Em 2012, a cidade teria sido intimada a se manifestar em defesa do comércio ambulante. Dois anos depois, o município foi intimado e uma sentença determinou a remoção deles. Na época, a prefeitura interpôs um recurso com objetivo de reverter a decisão, mas ela foi mantida.

Em 2017, a gestão municipal recebeu uma intimação para que fosse realizada a retirada de todos os ambulantes de forma coercitiva. Depois disso, o MPF recebeu mais uma denúncia de que os ambulantes haviam retornado de forma desordenada, em 2022. Assim, a prefeitura foi, enfim, intimada a cumprir integralmente a sentença, com multa diária e pessoal ao prefeito.

A prefeitura reforça que a proibição se restringe ao centro histórico e seu entorno, mas comerciantes e artistas alegam que outras partes da cidade já são ocupadas por outros comércios e o fluxo de pessoas é muito inferior ao centro.

A gestão afirma que pretende criar um grupo de trabalho para atuar em parceria com o Iphan com a participação de representantes de ambulantes de diferentes segmentos de atividade. Esta mobilização tem como objetivo realizar um TAC (Termo de Ajustamento de Conduta) junto à Justiça Federal com normatização e padrões compatíveis com o patrimônio histórico, e que possam ser aceitos pelo Judiciário.

Em uma live realizada no Facebook, na quarta-feira (24), o prefeito Luciano Vidal disse que em nenhum momento o município se colocou contra os ambulantes. Vidal afirma ainda que autorizou a liberação de cestas básicas para quem precisa.
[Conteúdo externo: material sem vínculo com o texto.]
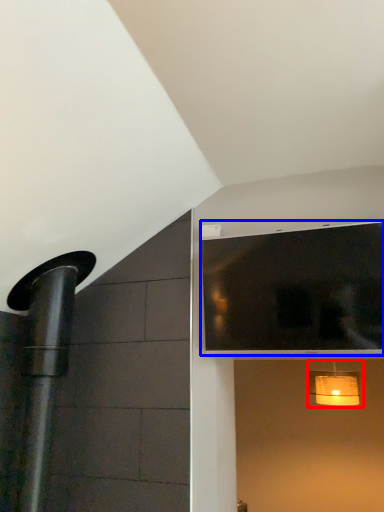 Question: Among these objects, which one is nearest to the camera, light fixture (highlighted by a red box) or window (highlighted by a blue box)?

Choices:
 (A) light fixture
 (B) window

Answer: (B) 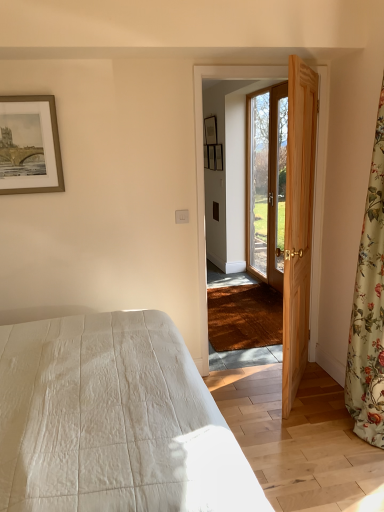 Question: Which is correct: wooden door at right, which appears as the 1th door when viewed from the back, is inside gold-framed artwork at upper left, arranged as the first picture frame when ordered from the bottom, or outside of it?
Também disse que o cartão com recurso financeiro está em estudo para ajudar as pessoas momentaneamente até que seja resolvida essa questão.

Vidal reforçou que, assim como ocorreu com o Festival da Cachaç a, entre os dias 11 e 21 de agosto, a gestão municipal vai disponibilizar em todos os eventos uma tenda para que os ambulantes possam vender e expor os seus produtos.
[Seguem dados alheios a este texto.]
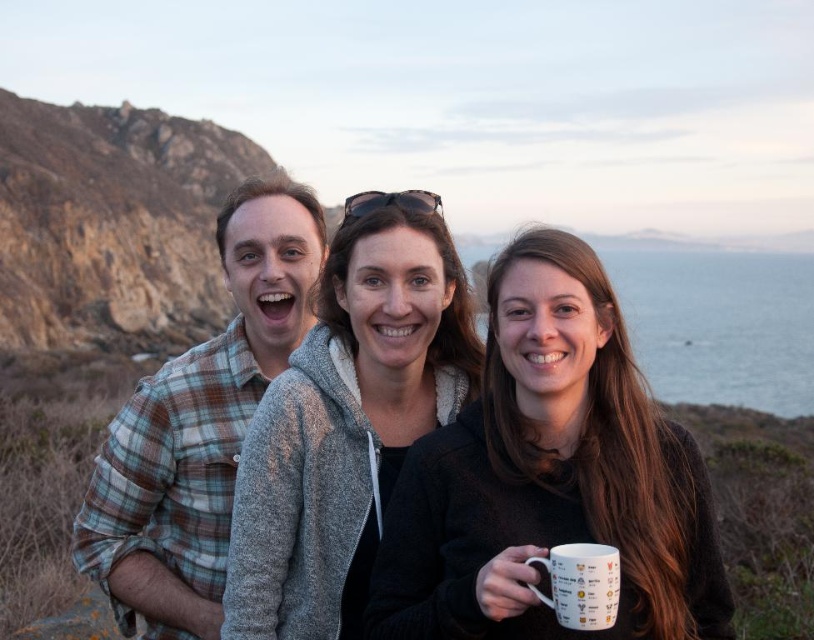 In the scene shown: Who is positioned more to the left, plaid flannel shirt at left or white ceramic mug at lower right?

From the viewer's perspective, plaid flannel shirt at left appears more on the left side.

Is plaid flannel shirt at left above white ceramic mug at lower right?

Correct, plaid flannel shirt at left is located above white ceramic mug at lower right.

Locate an element on the screen. plaid flannel shirt at left is located at coordinates (199, 426).

Who is more forward, (226, 596) or (143, 531)?

Point (226, 596)

Does gray fleece jacket at center appear on the right side of plaid flannel shirt at left?

Yes, gray fleece jacket at center is to the right of plaid flannel shirt at left.

Between point (298, 512) and point (129, 512), which one is positioned in front?

Point (298, 512) is more forward.

This screenshot has height=640, width=814. What are the coordinates of `gray fleece jacket at center` in the screenshot? It's located at (346, 422).

From the picture: Between gray fleece jacket at center and white ceramic mug at lower right, which one is positioned higher?

gray fleece jacket at center

Can you confirm if gray fleece jacket at center is positioned to the right of white ceramic mug at lower right?

No, gray fleece jacket at center is not to the right of white ceramic mug at lower right.

From the picture: Who is more distant from viewer, (349, 305) or (576, 595)?

The point (349, 305) is behind.

Image resolution: width=814 pixels, height=640 pixels. What are the coordinates of `gray fleece jacket at center` in the screenshot? It's located at (346, 422).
Já o Iphan afirma que a participação no objeto da ação trata apenas da necessidade de ordenamento do comércio ambulante considerando a preservação da visibilidade e ambiência dos bens tombados pelo instituto. "Logo, não contemplando os artistas de rua, artesãos e os carrinhos de doces, manifestações culturais que integram a paisagem do conjunto urbano", diz a órgão.

O órgão ressalta ainda que entende que o comércio ambulante pode ocorrer no centro "a partir de critérios de ocupação acordados entre prefeitura, o Iphan e os próprios comerciantes."